What the task asks:
Given the listing below, write out exactly the lines starting with the line that has "Президент Украины Владимир Зеленский" and going on through the line that has "длилось недолго.", both kept.

Record set:
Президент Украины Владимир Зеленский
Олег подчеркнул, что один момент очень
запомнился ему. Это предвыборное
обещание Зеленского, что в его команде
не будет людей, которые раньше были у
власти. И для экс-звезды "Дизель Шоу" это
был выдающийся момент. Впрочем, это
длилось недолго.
---
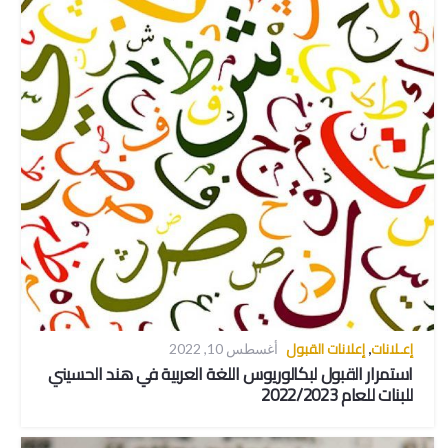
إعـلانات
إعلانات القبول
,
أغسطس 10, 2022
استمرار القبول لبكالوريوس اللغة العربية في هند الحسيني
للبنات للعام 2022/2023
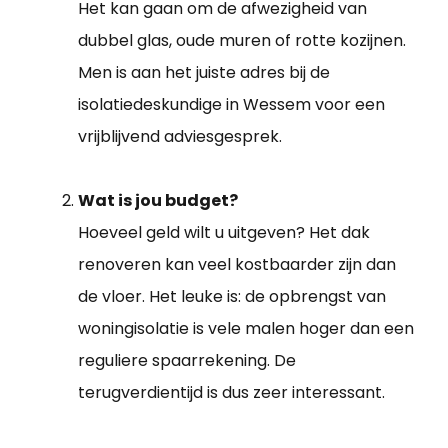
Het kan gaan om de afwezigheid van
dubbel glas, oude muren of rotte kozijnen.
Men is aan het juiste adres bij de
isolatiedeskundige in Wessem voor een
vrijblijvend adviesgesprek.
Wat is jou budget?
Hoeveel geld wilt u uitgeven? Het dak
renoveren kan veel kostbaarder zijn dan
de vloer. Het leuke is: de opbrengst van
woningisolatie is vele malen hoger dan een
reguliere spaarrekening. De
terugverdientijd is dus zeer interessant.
* * *
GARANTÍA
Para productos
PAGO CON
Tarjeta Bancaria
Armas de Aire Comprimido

Your solution:
Президент Украины Владимир Зеленский
Олег подчеркнул, что один момент очень
запомнился ему. Это предвыборное
обещание Зеленского, что в его команде
не будет людей, которые раньше были у
власти. И для экс-звезды "Дизель Шоу" это
был выдающийся момент. Впрочем, это
длилось недолго.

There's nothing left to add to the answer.